The use of cash reserves is also appropriate, though may not be sufficient to offset all of the losses associated with COVID 19. First, continuing with the CFOs bank analogy, the University of Arizona is akin to a bank with colleges, departments, museums, centers, institutes, and support units across campus acting as depositors that each have a "bank account." To ensure the bank has enough funds to satisfy its depositors, the bank must keep enough cash on hand to remit cash to depositors that request a disbursement from their account. Hence, the university must do two things, first keep enough cash on hand to meet the average cash withdrawals made by its customers. Given that many of the banks customers use the bank as a savings account, the average cash withdrawals will be much smaller than the collective amount of cash deposited at the bank. Hence, the bank has some cash flows to "invest" if it chooses to do so. That said, the university is further constrained by two factors: (1) the lumpiness of cash inflows and (2) the ABOR days cash on hand requirement.

As the CFO has noted, the University receives most of its cash inflows in August and January. Hence, the university then spends down its cash balance between these months. As of June 26, 2020, near the low point of the University's cash balance, the University had $598.68 Million in Cash and investments. As the CFO has noted, the university must maintain enough cash until it receives its next cash flow in August. Using the $165 million dollars as the average monthly outflow (though this will arguably be much smaller in summer months) one would not want the Universities' cash and investment balance as of June 26, 2020 to be below $165 Million as the university would not be able to meet its obligations. Further, one may not want the balance to dip below a certain amount to ensure we have an appropriate buffer. Hence, some reserve is necessary to withstand the lumpiness of cash flows that the university experiences-though we would argue this amount is smaller than the $598.68 million dollar balance.

Second, as the CFO has also noted, in an effort to ensure the University's cash balance does not dip into dangerously low levels, ABOR requires the University hold a certain amount of days cash on hand-specifically within 25% of the Moody's median days cash on hand of other universities. Currently, the lower bound of cash days on hand per the ABOR requirement is 116 days cash on hand--as noted by Lisa Rulney in a presentation made to the Strategic Planning and Budget Advisory Committee on July 1, 2020. Assuming our average monthly expenditures are $165 Million as noted by the CFO, we would need $638 Million in reserves to meet the ABOR requirement today. However, this calculation ignores the fact that most universities will spend down their cash and investments in FY21 to offset the losses associated with COVID-at least universities that don't take out debt. As an example, in FY20, the University of Arizona's cash days on hand went from 151 to 109-a 41 day decreases. Given the COVID losses are mostly expected to occur in FY21, you would expect other universities to experience more than a 41 days decrease in the cash days on hand. To put this in perspective, if the lower bound set by ABOR goes down 41 days from 116 to 75, then the university could spend an additional $225 million in cash and investments and still be in compliance with the ABOR requirement at the end of FY21. Hence, it seems reasonable to assume that the University will be able to use some of its cash and investments to offset the losses associated with COVID 19 and still be in compliance with the ABOR requirement and have enough cash to meet its obligations.

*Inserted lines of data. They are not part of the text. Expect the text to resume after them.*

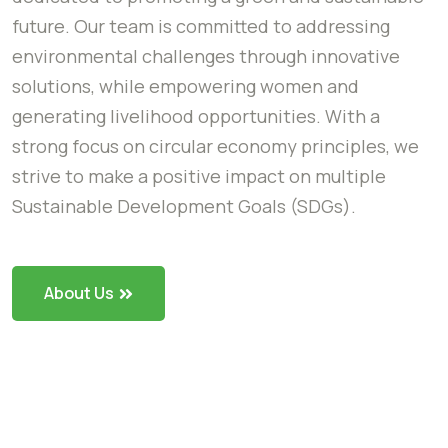
future. Our team is committed to addressing
environmental challenges through innovative
solutions, while empowering women and
generating livelihood opportunities. With a
strong focus on circular economy principles, we
strive to make a positive impact on multiple
Sustainable Development Goals (SDGs).
About Us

In summary, we disagree with central administration's portrayal that the Eller Plan is not feasible. Rather, we maintain that the Eller Plan is feasible and is the best course of action for the University to take during this unprecedented time. We are grateful that central administration is engaging with us to discuss these issues with individuals at Eller, and we look forward to ongoing conversations with central administration to clarify and further discuss the Eller plan.